Perhaps we should think of those historic photographs some more. Representation of the landscape has always been linked, inextricably, with notions of control, ownership and territory. Central-point perspective, the visual model on which photography is based, not only gave us the optics with which to look further into the landscape, but also the means to calculate a trajectory of anything which we would like to send into it. (Indeed, vision and warfare is now closely developed that many military experts proclaim that if it can be seen, then it can be destroyed). This territorial impulse of photography is founded upon such a history, and is perhaps best expressed by the image of the ‘Stars and Stripes’, singular amidst the white desolation of the moon’s surface, its position marked by the cross-hairs etched onto the glass of the lunar Hasselblads.

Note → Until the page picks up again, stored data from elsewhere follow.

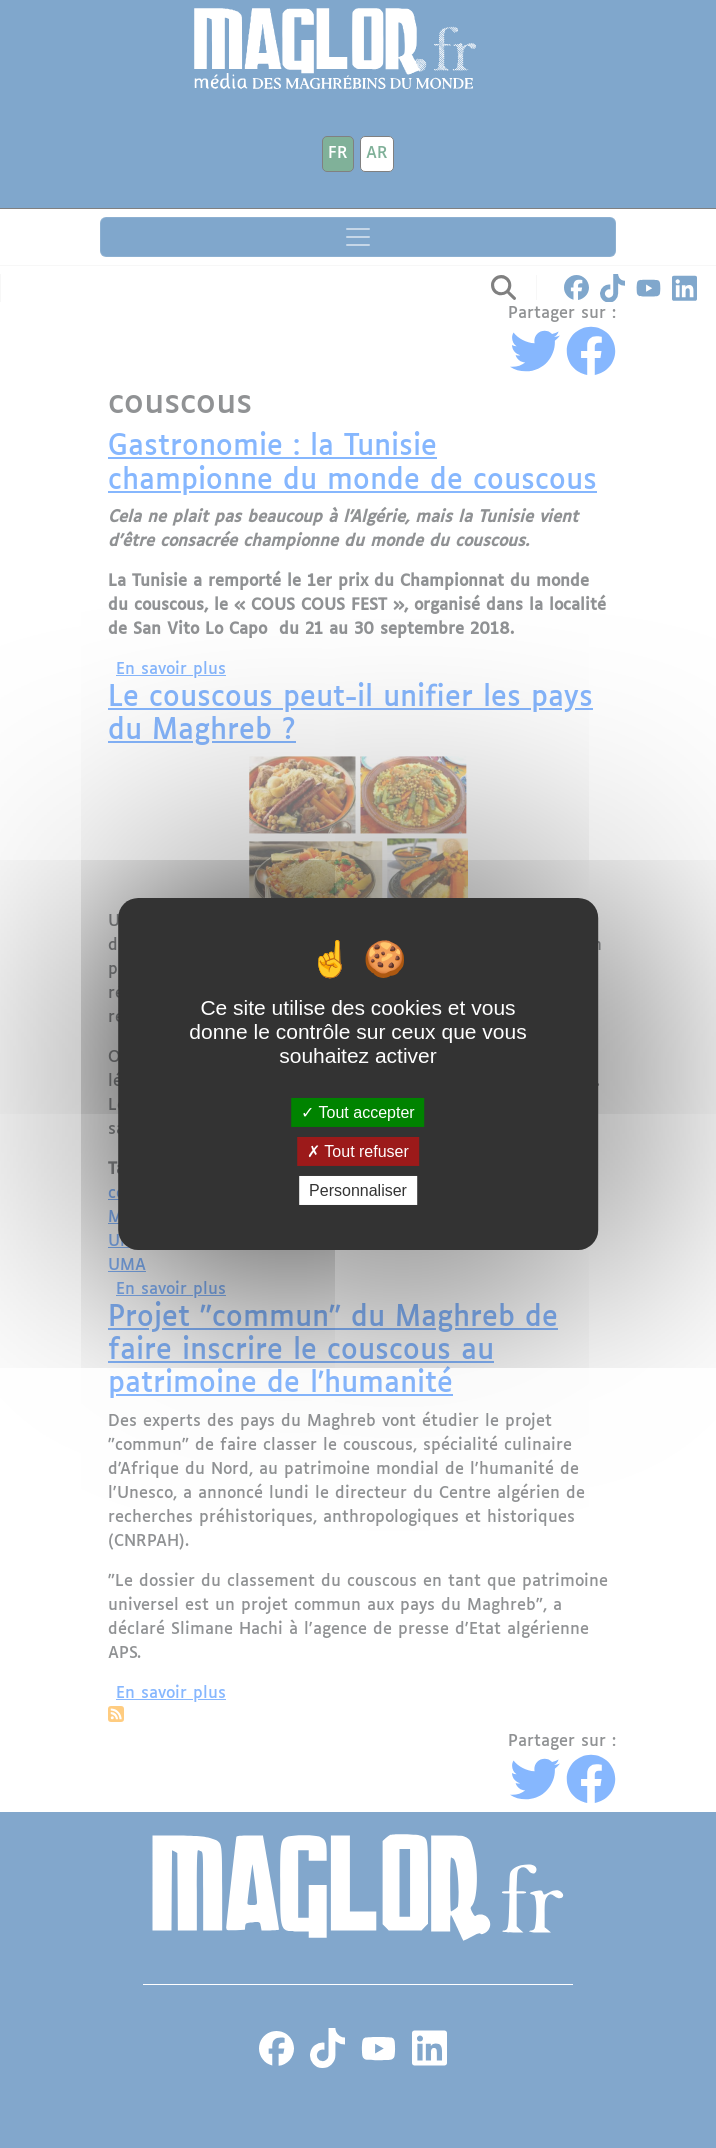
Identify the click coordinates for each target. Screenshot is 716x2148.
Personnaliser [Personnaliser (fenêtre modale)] (358, 1190)
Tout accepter (357, 1111)
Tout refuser (358, 1151)
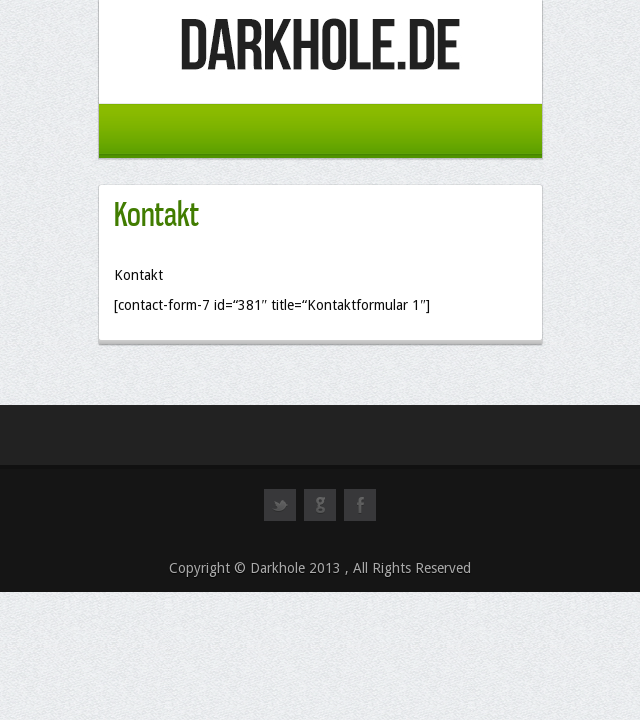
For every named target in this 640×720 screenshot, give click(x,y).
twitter (280, 514)
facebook (360, 514)
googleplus (320, 514)
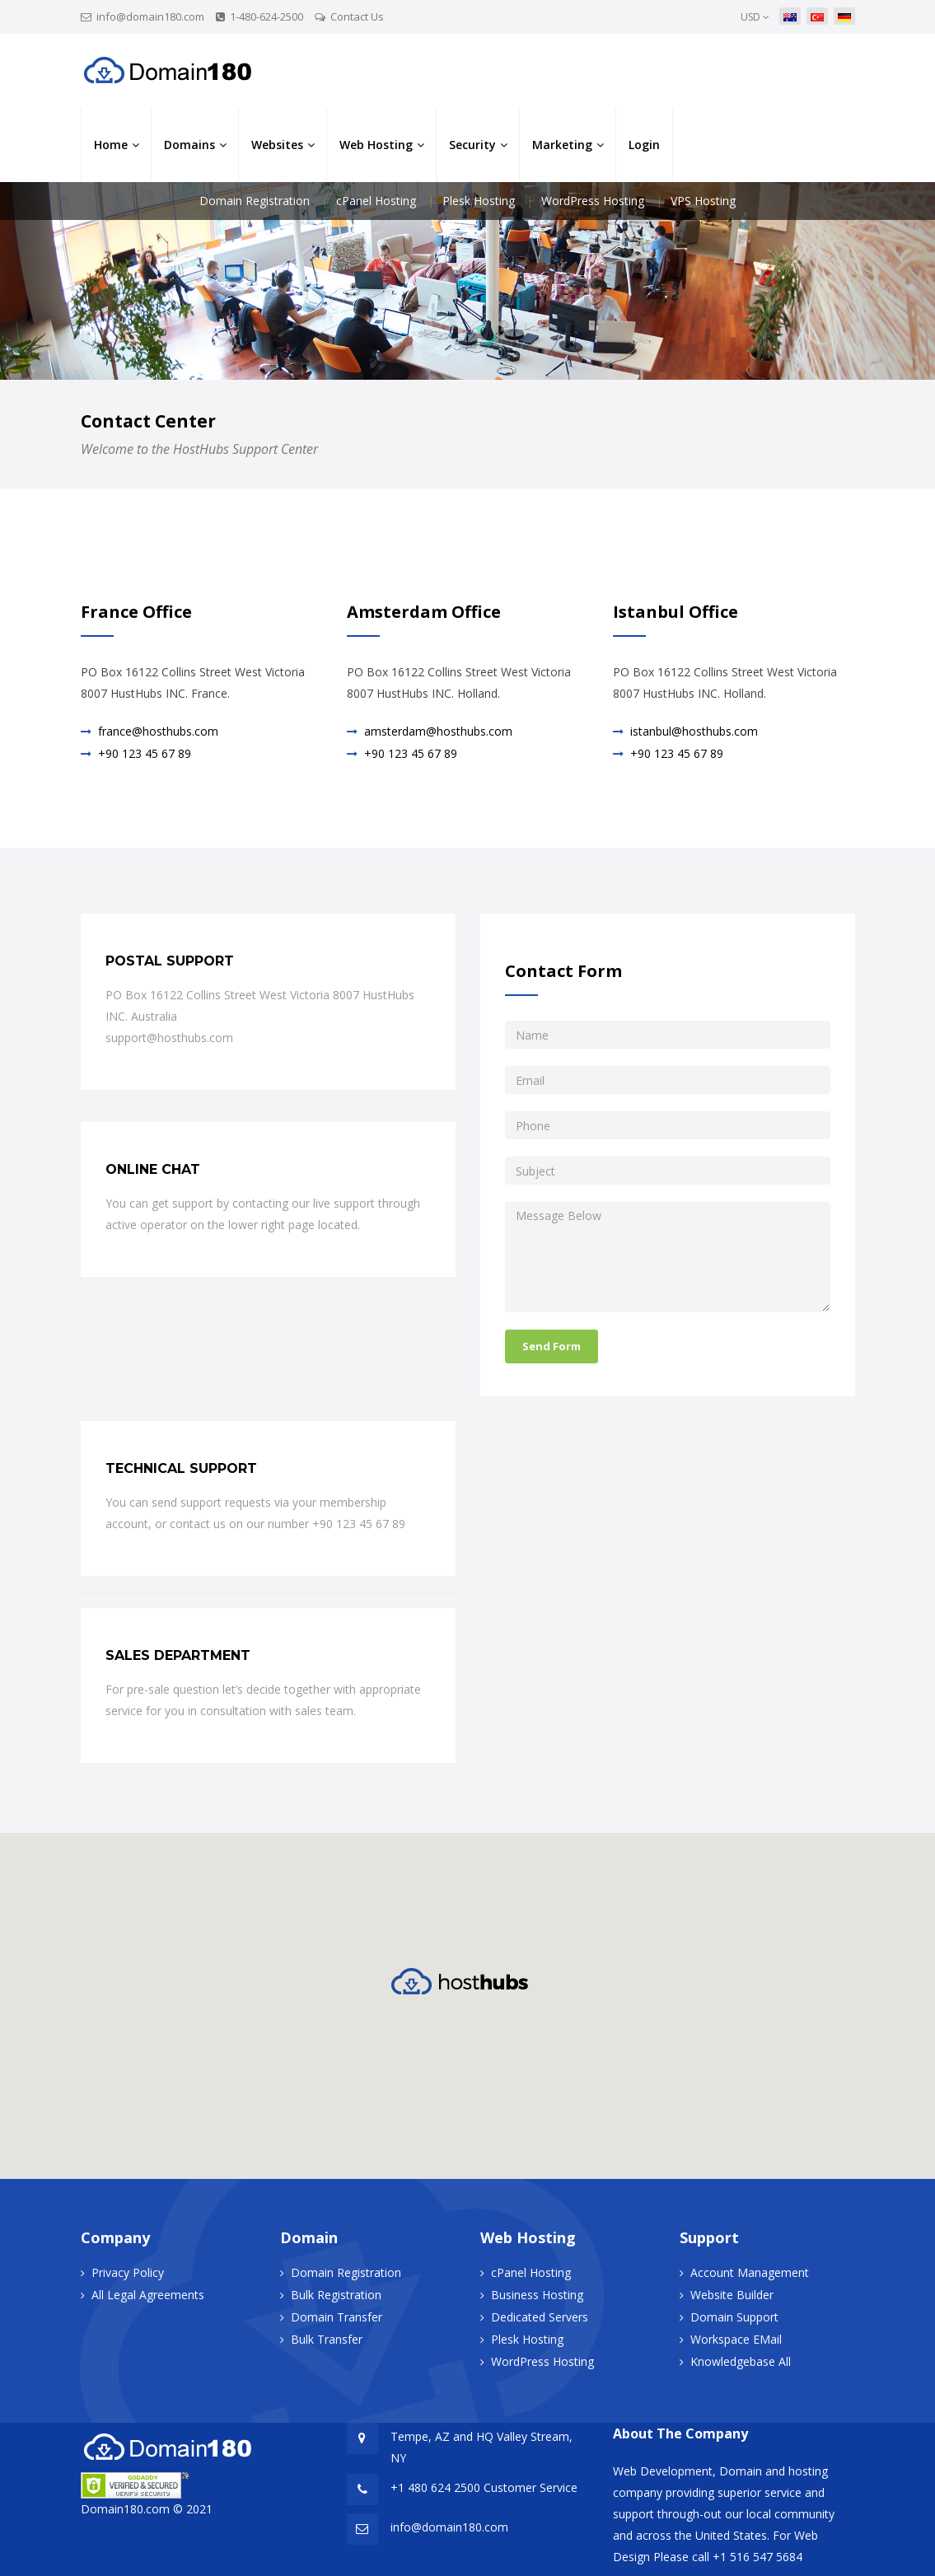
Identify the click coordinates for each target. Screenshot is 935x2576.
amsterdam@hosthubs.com (438, 731)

Stephen’s photographs in this exhibition often make explicit reference to these spatial desires, whether it is the aerial mappings of preliminary excavations, like an architectural silicon chip, or the black metal supports, X’s marking the spots where people will be allowed to sit, numbered and known. Driven by an interest in the work of Joachim Brohm and Volker Heinze in Germany, and especially Peter Fraser in this country, Stephen has become at least as interested in photographing the space around an object as in photographing that object itself. With his intelligent use of focus, for example, he is inviting us to reconsider our perception of the space around us, to concentrate, to focus upon it, literally. At first glance, we may think that some of these photographs are not in focus, but here lies a failure to recognise that, using a lens-based camera, it is impossible to produce a photograph which is not focussed. In these photographs, the plane of focus lies in an area which contains no visible objects, nothing to confirm its existence, yet this does not imply its absence. Instead, we begin to think of these spaces as no longer fixed but subject to flux, uncertainty, a movement of concentration, focussed now, now unfocussed, as attention shifts, and shifts. When looking at these photographs, we begin to realise that territory is not simply a place, but a process.

In his book ‘The Transparency of Evil’, amongst the talk of computer viruses and the Heysel disaster, Jean Baudrillard writes that good photography does not represent anything but rather captures this unrepresentability. This may be true, but very good photography does both, and in the bright-dark colours and precise lack of focus of these images, Stephen Gill has achieved this. It’s there. One-nil.